Anyway, I ran the camera model again, and I'm at about 40fps; a significant drop from the 52fps I was at when my machine was new... I'm on a 2010 2.93ghz Quad core i7 iMac which overall seems slower. I upgraded to 12GB of memory, cleaned out the drives, to no avail.

Could this be an artifact of upgrading to Yosemite? Just my computer getting older? Seems strange to see performance deteriorate like this.

Any help appreciated!

joseph

Hi there,

I am a Windows user and it also happens on our end as there are good patches/updates and security updates that slow overall performance.

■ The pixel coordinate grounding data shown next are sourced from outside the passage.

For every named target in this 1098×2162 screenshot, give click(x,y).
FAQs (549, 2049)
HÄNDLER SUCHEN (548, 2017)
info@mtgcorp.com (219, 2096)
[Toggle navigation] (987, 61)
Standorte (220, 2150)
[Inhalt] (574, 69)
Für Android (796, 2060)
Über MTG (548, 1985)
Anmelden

There items that work/monitor in the background but it is still an overhead  on the system. Maybe check on your system ventilation ports, it should be clean as it was like new. Do hope someone from the Mac platform give their insight on the matter.

Kazuo Tsuyuki

I'd recommend downloading a system monitor (I use iStat Menus) to see if your machine is throttling from reaching high temperatures, in addition to seeing if any other processes are taking resources away from KeyShot. I'm not sure how much dust is in your workspace, but dust accumulation can cause very high internal temperatures and therefore throttled performance. The design of the computer doesn't allow for very easy user servicing, however... You may want to arrange to bring it to a Genius Bar.

You may want to try reinstalling Yosemite. This can sometimes solve various problems surrounding performance, and is relatively easy to do provided you have a good internet connection.

From time to time I do a fresh reinstall of everything. Not from a time machine backup, but re-downloading the OS, all applications/drivers then transfer all important documents back onto the machine: this really makes a difference if you've been using the Migration Assistant to transfer data for several generations.